Antennas mounted on existing structures
Cellular panel antennas may be mounted on existing structures. These panels may or may not be camouflaged, but in either case mounting on an existing structure eliminates the need for a pole and is usually considered an attractive option when a suitable structure exists. If the building is selected as a site and has a flat, accessible roof, it may also be able to house the equipment shed, eliminating the need for a chain link fence and equipment shed normally seen at the base of a monopole.
In Manhattan, existing buildings are the most common locations for cellular antenna. Unlike in most of New York State, antennas are allowed on most buildings as-of-right and are not subject to any discretionary review.
Because they can usually be installed as-of-right, camouflaging is not typically installed, even when the antenna are installed on older buildings, as can be seen on this 100 year old building on Manhattan’s Upper East Side. Nevertheless, it is possible to camouflage the antenna on buildings with screens similar to those put on the silo shown earlier.
The screen on the top of this Upper East Side building hides two arrays of antennas on either side of the building, though it could be easily argued that the screen is not an effective mitigation measure.
In dense urban areas like Manhattan, panels are found at lower heights than what is typical outside the City. Considering network performance, panels mounted on top of a five-story building (~50 feet) in New York City may be preferable to a 120 foot monopole. But such a configuration outside the City is typically unacceptable where taller structures are needed to get over the existing tree canopy and to obtain the range desired. Often, the few structures that meet these criteria are institutional structures like electrical towers, water towers or exhaust stacks.
Water towers are popular locations due to their height and mass. In most cases, other than matching the color of the tower, panels located on water towers are not camouflaged, but are still hidden by the overall mass of the structure on which they are located. From a visual standpoint, antennas mounted on the side of the water tower are preferable to those mounted on the top.
Some communities have public works or industrial facilities that at one time were equipped with incinerators or large boilers that required tall smoke stacks.

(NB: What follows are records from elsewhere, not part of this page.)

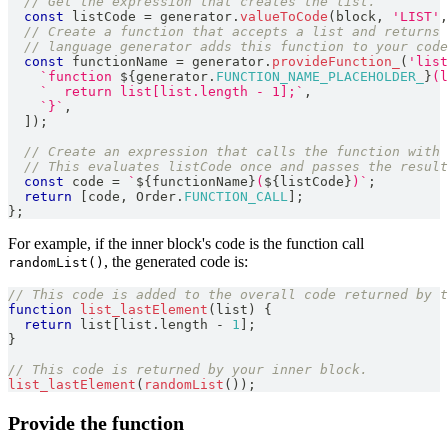
// Get the expression that creates the list.
const
 listCode 
=
 generator
.
valueToCode
(
block
,
'LIST'
,
// Create a function that accepts a list and returns 
// language generator adds this function to your code
const
 functionName 
=
 generator
.
provideFunction_
(
'list
`
function 
${
generator
.
FUNCTION_NAME_PLACEHOLDER_
}
(l
`
  return list[list.length - 1];
`
,
`
}
`
,
]
)
;
// Create an expression that calls the function with 
// This evaluates listCode once and passes the result
const
 code 
=
`
${
functionName
}
(
${
listCode
}
)
`
;
return
[
code
,
Order
.
FUNCTION_CALL
]
;
}
;
For example, if the inner block's code is the function call
, the generated code is:
randomList()
// This code is added to the overall code returned by t
function
list_lastElement
(
list
)
{
return
 list
[
list
.
length
-
1
]
;
}
// This code is returned by your inner block.
list_lastElement
(
randomList
(
)
)
;
Provide the function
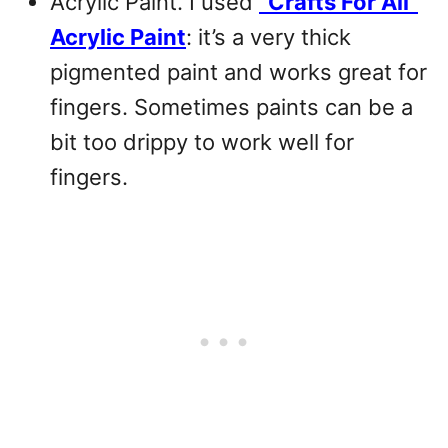
Acrylic Paint. I used
“Crafts For All”
Acrylic Paint
: it’s a very thick
pigmented paint and works great for
fingers. Sometimes paints can be a
bit too drippy to work well for
fingers.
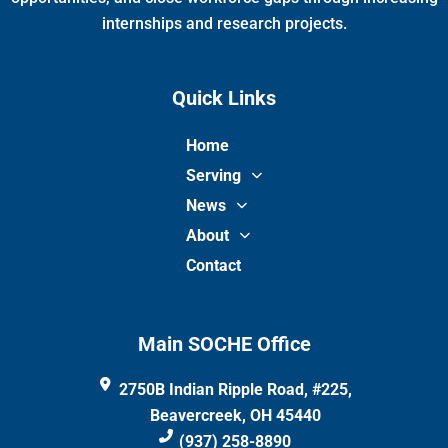
internships and research projects.
Quick Links
Home
Serving
News
About
Contact
Main SOCHE Office
2750B Indian Ripple Road, #225,
Beavercreek, OH 45440
(937) 258-8890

Even though these facilities may have been decommissioned long ago and the building is used for other purposes, the surviving stack may make them suitable as wireless communications sites.
The best of these mount the panels directly to the chimney and match the color of the panels to the color of the chimney.
Many of these large structures are publically owned, and when public property is used for the purpose of citing cellular antennas the benefit to the public is three-fold. First, the visual impact of locating the panels on the existing structure is typically smaller than it would be for most other techniques. Second, the public gets the benefit of a revenue stream from the lease with the wireless company, which installs and maintains their equipment. Finally, the wireless network is improved, providing more capacity and signal strength to users in the community.